::: RECORDS FOR THE TASK
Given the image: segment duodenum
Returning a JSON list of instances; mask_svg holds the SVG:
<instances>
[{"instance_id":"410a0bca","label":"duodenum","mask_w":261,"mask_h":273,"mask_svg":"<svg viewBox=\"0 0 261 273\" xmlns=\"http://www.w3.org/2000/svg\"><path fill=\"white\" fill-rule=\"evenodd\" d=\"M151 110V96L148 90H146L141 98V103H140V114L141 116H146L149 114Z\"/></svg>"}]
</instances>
::::::
Pick out each line above that includes "instances" and show it.

Returning a JSON list of instances; mask_svg holds the SVG:
<instances>
</instances>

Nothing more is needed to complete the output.